En este contexto es importante preguntarnos: ¿Para qué educamos?
Lo hacemos para formar una persona íntegra en contenidos, calidad y participación. Los excluidos en este camino, sin embargo, son muchos: los que no concluyen sus estudios; los que no alcanzan estudios superiores; los que llegan y no terminan.
Comprendemos, también, que la educación tiene sus fines: la búsqueda del bien y la verdad. El estudiante ha de buscar el bien y la verdad que implica un involucrarse ante el mundo; ha de saber conducirse conscientemente ante la realidad, desechando lo que se aleja de su condición humana, pero siempre abierto a los nuevos desafíos. También ha de buscar la verdad; y, una vez encontrada, hacerla propia.

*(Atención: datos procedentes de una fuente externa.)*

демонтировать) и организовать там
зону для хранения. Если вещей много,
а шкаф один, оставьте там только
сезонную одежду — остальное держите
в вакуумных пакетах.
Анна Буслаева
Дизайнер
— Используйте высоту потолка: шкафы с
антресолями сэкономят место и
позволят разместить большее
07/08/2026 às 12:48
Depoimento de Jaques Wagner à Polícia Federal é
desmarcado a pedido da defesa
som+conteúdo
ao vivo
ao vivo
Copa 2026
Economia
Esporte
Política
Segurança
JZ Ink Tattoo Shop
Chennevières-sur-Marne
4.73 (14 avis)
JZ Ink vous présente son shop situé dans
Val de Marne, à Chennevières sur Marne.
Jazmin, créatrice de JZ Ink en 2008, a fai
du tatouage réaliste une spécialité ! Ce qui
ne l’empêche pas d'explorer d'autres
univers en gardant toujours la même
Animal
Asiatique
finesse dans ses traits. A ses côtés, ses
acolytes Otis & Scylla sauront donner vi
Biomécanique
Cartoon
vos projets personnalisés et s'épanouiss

La persona humana ha de buscar y amar la verdad. Pero, para amarla es necesario pensarla, quien no la piensa, no la ama. Una reforma educacional que busca transformar los paradigmas existentes debe procurar que los jóvenes piensen, busquen y encuentren la verdad y, una vez encontrada, la amen.
Hoy, nuestras instituciones educacionales, nos muestran algo distinto: La búsqueda del bien y la verdad se ve lejana. Somos testigos de una realidad que nos inquiete: Los “hombres rudos”, es decir, aquellos que ven en la educación un “bien de consumo”, o un camino para “formar especialistas”, se han apoderado de nuestras instituciones educacionales y las han convertido en una “fábrica que produce utilidades”. Hemos de abogar para que estos “hombres rudos” dejen actuar a aquellos que buscan el bien y la verdad. Nunca debemos olvidar que la verdad está por sobre toda servidumbre. Nuestros centros de estudios deben generara proyectos de vida, de vocación, de trascendencia, de responsabilidad social, de saber disciplinar, de emprender y de innovar.

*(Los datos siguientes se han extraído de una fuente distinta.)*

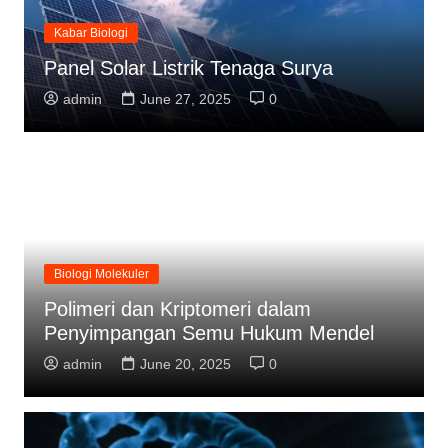
Kabar Biologi
Panel Solar Listrik Tenaga Surya
admin
June 27, 2025
0
Biologi Molekuler
Polimeri dan Kriptomeri dalam
Penyimpangan Semu Hukum Mendel
admin
June 20, 2025
0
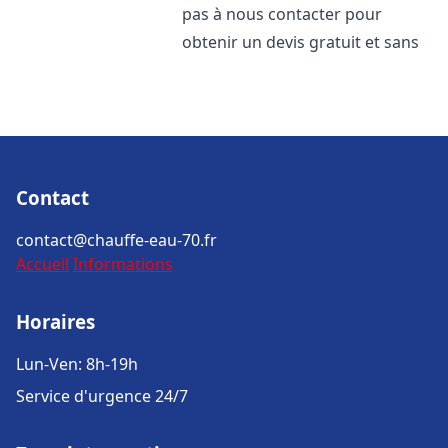
pas à nous contacter pour
obtenir un devis gratuit et sans
Contact
contact@chauffe-eau-70.fr
Accueil
Informations
Horaires
Lun-Ven: 8h-19h
Service d'urgence 24/7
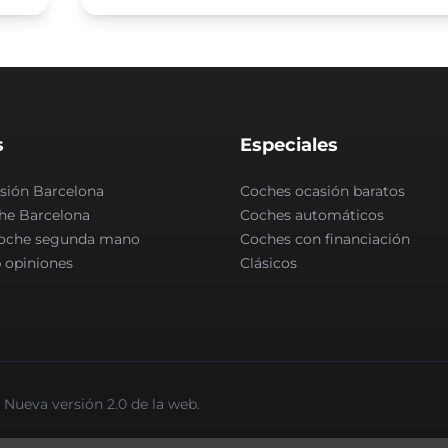
s
Especiales
sión Barcelona
Coches ocasión baratos
he Barcelona
Coches automáticos
coche segunda mano
Coches con financiación
 opiniones
Clásicos
Nueva versión 2.0 de la web.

La calidad de la educación se mide, finalmente, en sus resultados: en ese joven, en ese hombre que se siente interpelado por lo que acontece y que busca responder a ello. No en un profesional que solo sabe hacer bien su oficio. Este se podría haber formado en cualquier otra parte, pero no en una escuela o en una universidad que busca formar hombres íntegros. El hombre autentico es el que se comprende a sí mismo como un obrero del bien común. Educar es guiar al hombre en su desarrollo dinámico en cuyo curso se afianza como persona humana, provisto de las armas del conocimiento, de la voluntad y de la fe.
Por último quisiera compartir una esperanza, un anhelo y un desafío. Son palabras de un filósofo y educador que expresan lo que hemos querido comunicar: “Anhelo para estas tierras una educación donde se cultiven las artes, las ciencias, el pensamiento, la literatura, la filosofía y todo aquello que lleve al hombre a conquistar su libertad. Nuestro camino educativo, sea el que fuera, colegios, liceos, universidades, debe ser un espacio de reflexión y fraternidad”.